As of the v0.3 release of LangChain, we recommend that LangChain users take advantage of LangGraph persistence to incorporate memory into their LangChain application.

  • Users that rely on RunnableWithMessageHistory or BaseChatMessageHistory do not need to make any changes, but are encouraged to consider using LangGraph for more complex use cases.
  • Users that rely on deprecated memory abstractions from LangChain 0.0.x should follow this guide to upgrade to the new LangGraph persistence feature in LangChain 0.3.x.

Why use LangGraph for memory?​

The main advantages of persistence in LangGraph are:

  • Built-in support for multiple users and conversations, which is a typical requirement for real-world conversational AI applications.
  • Ability to save and resume complex conversations at any point. This helps with:
    • Error recovery
    • Allowing human intervention in AI workflows
    • Exploring different conversation paths ("time travel")
  • Full compatibility with both traditional language models and modern chat models. Early memory implementations in LangChain weren't designed for newer chat model APIs, causing issues with features like tool-calling. LangGraph memory can persist any custom state.
  • Highly customizable, allowing you to fully control how memory works and use different storage backends.

Evolution of memory in LangChain​

The concept of memory has evolved significantly in LangChain since its initial release.

LangChain 0.0.x memory​

Broadly speaking, LangChain 0.0.x memory was used to handle three main use cases:

Use CaseExample
Managing conversation historyKeep only the last n turns of the conversation between the user and the AI.
Extraction of structured informationExtract structured information from the conversation history, such as a list of facts learned about the user.
Composite memory implementationsCombine multiple memory sources, e.g., a list of known facts about the user along with facts learned during a given conversation.

While the LangChain 0.0.x memory abstractions were useful, they were limited in their capabilities and not well suited for real-world conversational AI applications. These memory abstractions lacked built-in support for multi-user, multi-conversation scenarios, which are essential for practical conversational AI systems.

Most of these implementations have been officially deprecated in LangChain 0.3.x in favor of LangGraph persistence.

RunnableWithMessageHistory and BaseChatMessageHistory​

note

Please see How to use BaseChatMessageHistory with LangGraph, if you would like to use BaseChatMessageHistory (with or without RunnableWithMessageHistory) in LangGraph.

As of LangChain v0.1, we started recommending that users rely primarily on BaseChatMessageHistory. BaseChatMessageHistory serves as a simple persistence for storing and retrieving messages in a conversation.

At that time, the only option for orchestrating LangChain chains was via LCEL. To incorporate memory with LCEL, users had to use the RunnableWithMessageHistory interface. While sufficient for basic chat applications, many users found the API unintuitive and challenging to use.

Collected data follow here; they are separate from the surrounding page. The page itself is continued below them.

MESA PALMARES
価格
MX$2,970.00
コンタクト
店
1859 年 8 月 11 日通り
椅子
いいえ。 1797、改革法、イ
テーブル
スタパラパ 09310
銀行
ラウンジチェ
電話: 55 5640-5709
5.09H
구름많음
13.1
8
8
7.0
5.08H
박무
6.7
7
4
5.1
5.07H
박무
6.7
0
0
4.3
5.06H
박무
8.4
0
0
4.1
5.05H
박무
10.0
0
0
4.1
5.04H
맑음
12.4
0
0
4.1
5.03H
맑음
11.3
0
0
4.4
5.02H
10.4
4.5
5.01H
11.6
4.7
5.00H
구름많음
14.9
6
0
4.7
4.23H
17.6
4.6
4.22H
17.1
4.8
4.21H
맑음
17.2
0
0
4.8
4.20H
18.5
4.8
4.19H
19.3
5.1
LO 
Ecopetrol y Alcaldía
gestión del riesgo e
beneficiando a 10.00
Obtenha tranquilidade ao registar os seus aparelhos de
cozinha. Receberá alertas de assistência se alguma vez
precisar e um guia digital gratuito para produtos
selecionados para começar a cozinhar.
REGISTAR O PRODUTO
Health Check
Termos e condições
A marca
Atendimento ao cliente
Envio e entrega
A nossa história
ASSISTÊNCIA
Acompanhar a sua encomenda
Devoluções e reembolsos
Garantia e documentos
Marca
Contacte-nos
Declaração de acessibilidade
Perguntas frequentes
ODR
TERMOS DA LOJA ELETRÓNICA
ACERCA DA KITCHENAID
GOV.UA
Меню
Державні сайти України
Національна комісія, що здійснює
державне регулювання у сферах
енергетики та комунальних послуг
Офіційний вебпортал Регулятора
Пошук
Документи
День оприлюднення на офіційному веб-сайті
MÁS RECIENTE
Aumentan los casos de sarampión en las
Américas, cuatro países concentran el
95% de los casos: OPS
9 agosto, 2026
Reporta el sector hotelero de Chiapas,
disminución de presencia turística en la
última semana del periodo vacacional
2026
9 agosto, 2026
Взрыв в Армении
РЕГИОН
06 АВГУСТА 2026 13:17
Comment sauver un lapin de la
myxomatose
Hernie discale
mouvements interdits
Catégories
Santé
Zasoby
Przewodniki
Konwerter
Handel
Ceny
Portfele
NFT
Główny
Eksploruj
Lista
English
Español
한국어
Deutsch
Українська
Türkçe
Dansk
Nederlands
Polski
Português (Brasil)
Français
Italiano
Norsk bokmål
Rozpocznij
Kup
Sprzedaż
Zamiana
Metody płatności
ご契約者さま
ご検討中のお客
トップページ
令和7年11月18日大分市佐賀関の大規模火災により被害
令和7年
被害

As of LangChain v0.3, we recommend that new code takes advantage of LangGraph for both orchestration and persistence:

  • Orchestration: In LangGraph, users define graphs that specify the flow of the application. This allows users to keep using LCEL within individual nodes when LCEL is needed, while making it easy to define complex orchestration logic that is more readable and maintainable.
  • Persistence: Users can rely on LangGraph's persistence to store and retrieve data. LangGraph persistence is extremely flexible and can support a much wider range of use cases than the RunnableWithMessageHistory interface.
important

If you have been using RunnableWithMessageHistory or BaseChatMessageHistory, you do not need to make any changes. We do not plan on deprecating either functionality in the near future. This functionality is sufficient for simple chat applications and any code that uses RunnableWithMessageHistory will continue to work as expected.

Migrations​

Prerequisites

These guides assume some familiarity with the following concepts:

1. Managing conversation history​

The goal of managing conversation history is to store and retrieve the history in a way that is optimal for a chat model to use.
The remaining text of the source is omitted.